Specialized network interface cards that can open up more bandwidth for transporting data between storage devices and application servers are making inroads with corporate users, as prices fall and the Internet SCSI protocol catches on.
Users and analysts claim selling prices for the TCP/IP offload engines, referred to in shorthand as TOEs, have dropped below US$500 (AUD$674.82) in some cases. That compares with an average cost of about US$1,000 when the technology emerged two years ago.
Some IT managers said they're waiting for broader adoption of the iSCSI data transport protocol before installing TOEs on high-end servers, but they said using the cards on smaller systems makes sense at the current price points.
For example, Mike MacNeill, director of technical operations at Cross Country Healthcare in Florida, said he's using six iSCSI TOEs from Adaptec to reduce the CPU utilization on his Exchange e-mail and Oracle database servers by up to 15 percent.
The systems are backed up to two Network Appliance file servers over an iSCSI-based storage-area network, which MacNeill said he chose because it's five times cheaper than a Fibre Channel SAN and far less complex.
"The only reason we're buying TOE cards is because of iSCSI," MacNeill said, adding that the amount of data that the health care staffing firm needs to store on its SAN is growing rapidly. "Especially with Sarbanes-Oxley driving (increased e-mail retention), we expect to hit close to 10TB of capacity by the end of this year."
Tony Asaro, an analyst at Enterprise Storage Group in the US said the combination of iSCSI and TOEs is "beginning to make significant steps toward being widely deployed." Asaro said he knows of more than 300 iSCSI SANs that are in production use, although he didn't have any statistics on TOE adoption.
Alacritech in San Jose released the SES1001 iSCSI Accelerator earlier this month, a TOE that uses Microsoft's iSCSI driver and has a list price of US$599. Intel and Adaptec released similar products last year at prices of between US$400 and $600.
According to analysts, TOE technology should receive another boost when Microsoft ships a native software driver that will provide a standard interface between the devices and server versions of Windows.
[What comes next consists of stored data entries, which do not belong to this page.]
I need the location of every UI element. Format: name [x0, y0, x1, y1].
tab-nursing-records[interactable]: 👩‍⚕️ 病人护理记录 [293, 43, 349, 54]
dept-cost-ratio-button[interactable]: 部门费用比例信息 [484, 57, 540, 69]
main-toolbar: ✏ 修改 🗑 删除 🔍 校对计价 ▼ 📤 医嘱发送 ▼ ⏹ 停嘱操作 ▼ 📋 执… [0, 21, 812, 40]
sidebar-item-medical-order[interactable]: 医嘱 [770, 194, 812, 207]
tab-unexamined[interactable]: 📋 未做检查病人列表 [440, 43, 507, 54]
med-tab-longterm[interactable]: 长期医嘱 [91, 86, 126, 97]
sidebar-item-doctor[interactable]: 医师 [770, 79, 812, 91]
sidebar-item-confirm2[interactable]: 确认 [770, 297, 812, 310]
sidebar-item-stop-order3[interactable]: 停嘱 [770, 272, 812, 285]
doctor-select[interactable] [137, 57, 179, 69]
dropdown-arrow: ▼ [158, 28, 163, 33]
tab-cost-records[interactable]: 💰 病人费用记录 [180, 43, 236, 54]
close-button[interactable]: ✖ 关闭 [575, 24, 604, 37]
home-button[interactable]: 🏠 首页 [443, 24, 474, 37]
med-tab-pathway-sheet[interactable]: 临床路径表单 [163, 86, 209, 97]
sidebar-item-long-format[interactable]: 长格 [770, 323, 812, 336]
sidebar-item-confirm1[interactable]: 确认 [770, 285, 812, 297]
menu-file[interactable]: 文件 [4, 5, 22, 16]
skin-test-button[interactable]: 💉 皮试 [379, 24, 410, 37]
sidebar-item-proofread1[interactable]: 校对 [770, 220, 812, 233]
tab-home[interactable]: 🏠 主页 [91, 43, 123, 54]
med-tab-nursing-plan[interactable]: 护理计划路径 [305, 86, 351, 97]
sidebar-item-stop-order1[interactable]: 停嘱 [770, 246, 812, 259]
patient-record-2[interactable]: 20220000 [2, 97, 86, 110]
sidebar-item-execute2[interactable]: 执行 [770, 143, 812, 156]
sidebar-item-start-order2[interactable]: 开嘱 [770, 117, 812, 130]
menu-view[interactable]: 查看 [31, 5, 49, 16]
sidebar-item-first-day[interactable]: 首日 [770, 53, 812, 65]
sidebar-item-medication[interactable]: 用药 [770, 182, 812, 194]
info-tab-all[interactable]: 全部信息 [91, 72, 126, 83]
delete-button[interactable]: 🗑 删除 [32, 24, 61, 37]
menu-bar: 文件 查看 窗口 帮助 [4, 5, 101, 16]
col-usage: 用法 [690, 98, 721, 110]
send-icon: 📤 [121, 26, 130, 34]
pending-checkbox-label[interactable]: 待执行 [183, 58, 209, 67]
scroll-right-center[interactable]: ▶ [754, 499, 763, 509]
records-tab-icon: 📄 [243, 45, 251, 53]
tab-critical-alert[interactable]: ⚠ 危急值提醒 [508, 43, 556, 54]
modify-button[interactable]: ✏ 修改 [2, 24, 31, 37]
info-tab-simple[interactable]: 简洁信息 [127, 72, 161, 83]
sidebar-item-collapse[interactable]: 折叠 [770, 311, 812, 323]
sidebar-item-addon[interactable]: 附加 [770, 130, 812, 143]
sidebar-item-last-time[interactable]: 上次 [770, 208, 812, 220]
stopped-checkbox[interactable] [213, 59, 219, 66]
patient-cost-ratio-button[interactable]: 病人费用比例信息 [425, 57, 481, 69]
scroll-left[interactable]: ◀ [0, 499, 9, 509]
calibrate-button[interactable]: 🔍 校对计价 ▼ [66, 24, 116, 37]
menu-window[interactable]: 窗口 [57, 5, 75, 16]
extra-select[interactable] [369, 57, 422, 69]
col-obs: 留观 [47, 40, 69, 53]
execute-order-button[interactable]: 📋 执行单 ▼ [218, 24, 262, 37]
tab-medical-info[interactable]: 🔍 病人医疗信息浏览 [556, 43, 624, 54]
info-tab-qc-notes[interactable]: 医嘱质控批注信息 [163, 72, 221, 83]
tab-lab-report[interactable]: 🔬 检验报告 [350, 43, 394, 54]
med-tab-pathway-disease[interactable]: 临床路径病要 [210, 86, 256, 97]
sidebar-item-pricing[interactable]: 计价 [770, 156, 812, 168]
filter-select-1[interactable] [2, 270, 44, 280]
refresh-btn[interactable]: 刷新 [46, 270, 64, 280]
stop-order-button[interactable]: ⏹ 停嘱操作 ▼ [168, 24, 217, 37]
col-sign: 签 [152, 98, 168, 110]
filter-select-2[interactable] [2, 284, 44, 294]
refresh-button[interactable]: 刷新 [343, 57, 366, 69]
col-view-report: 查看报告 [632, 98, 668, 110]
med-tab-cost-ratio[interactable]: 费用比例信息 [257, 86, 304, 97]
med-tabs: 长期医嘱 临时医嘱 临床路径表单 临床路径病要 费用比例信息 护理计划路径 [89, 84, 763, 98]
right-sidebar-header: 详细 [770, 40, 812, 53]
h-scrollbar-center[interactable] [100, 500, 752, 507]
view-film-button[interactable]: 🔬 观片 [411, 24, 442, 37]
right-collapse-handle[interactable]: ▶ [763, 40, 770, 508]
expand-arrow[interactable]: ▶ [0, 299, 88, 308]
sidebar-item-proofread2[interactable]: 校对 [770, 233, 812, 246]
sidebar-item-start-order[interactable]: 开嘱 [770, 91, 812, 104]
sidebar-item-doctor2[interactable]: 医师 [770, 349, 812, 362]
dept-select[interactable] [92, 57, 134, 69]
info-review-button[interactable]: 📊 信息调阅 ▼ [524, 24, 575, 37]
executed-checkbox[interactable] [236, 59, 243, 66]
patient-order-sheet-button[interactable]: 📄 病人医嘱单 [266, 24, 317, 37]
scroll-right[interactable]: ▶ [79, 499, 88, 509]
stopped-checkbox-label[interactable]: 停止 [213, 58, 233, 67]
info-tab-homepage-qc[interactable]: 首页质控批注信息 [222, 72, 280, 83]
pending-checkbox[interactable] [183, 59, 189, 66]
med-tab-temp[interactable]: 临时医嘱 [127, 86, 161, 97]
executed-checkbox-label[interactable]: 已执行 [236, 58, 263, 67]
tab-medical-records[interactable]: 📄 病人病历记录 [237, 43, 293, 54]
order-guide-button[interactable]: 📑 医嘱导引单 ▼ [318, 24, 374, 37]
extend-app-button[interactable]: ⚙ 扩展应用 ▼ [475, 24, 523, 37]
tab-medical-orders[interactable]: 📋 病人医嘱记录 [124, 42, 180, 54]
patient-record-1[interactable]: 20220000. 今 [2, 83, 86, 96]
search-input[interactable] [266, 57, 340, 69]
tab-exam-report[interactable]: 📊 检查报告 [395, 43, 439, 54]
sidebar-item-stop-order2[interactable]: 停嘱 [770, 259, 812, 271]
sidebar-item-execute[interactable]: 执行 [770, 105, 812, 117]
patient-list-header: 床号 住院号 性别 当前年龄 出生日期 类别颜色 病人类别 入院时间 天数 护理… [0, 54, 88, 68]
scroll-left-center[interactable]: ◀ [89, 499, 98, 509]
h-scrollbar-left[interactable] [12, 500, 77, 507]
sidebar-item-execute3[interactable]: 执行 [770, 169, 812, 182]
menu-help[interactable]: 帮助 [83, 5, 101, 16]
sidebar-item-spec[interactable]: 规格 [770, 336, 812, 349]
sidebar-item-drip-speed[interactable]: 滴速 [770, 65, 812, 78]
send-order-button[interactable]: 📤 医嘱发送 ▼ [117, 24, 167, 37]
But that's not imminent. Microsoft said the TOE architecture, which is code-named Chimney, is due for delivery at about the same as the Longhorn version of Windows, now expected in 2006.
Joseph Meier, chief technology officer at Stargate Digital, a visual effects company in California, is using Alacritech TOEs on 16 of his file servers with direct-attached storage in an effort to reduce CPU utilization by up to 60 percent while transmitting video streams to television networks.
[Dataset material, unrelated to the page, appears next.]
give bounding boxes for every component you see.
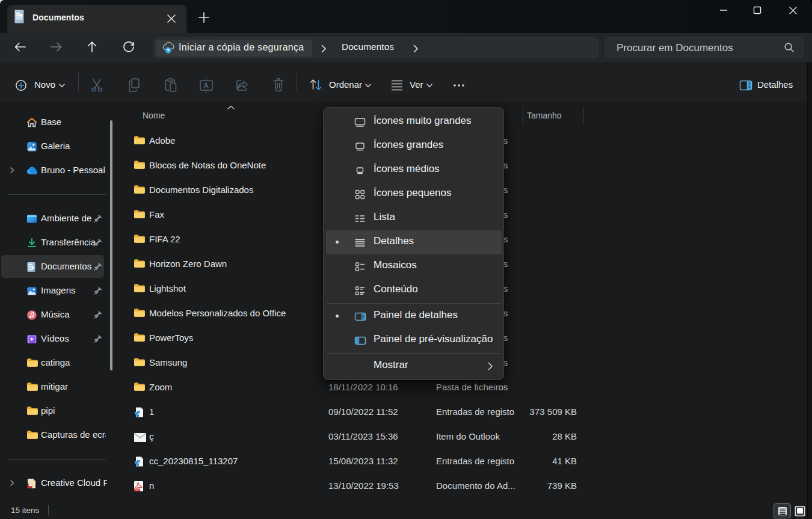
svg-text:PDF: PDF bbox=[135, 489, 140, 491]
"Being a visual effects house, we're moving a large number of high-resolution video frames for television and film," Meier said. "Consequently, our servers were spending a lot of time doing TCP/IP housecleaning."
Meier said the TOEs have generated a return on investment by eliminating the need to install a Fibre Channel SAN. "So far, they've proven their utility," he said. "They're very cost-effective, and they're all very fast."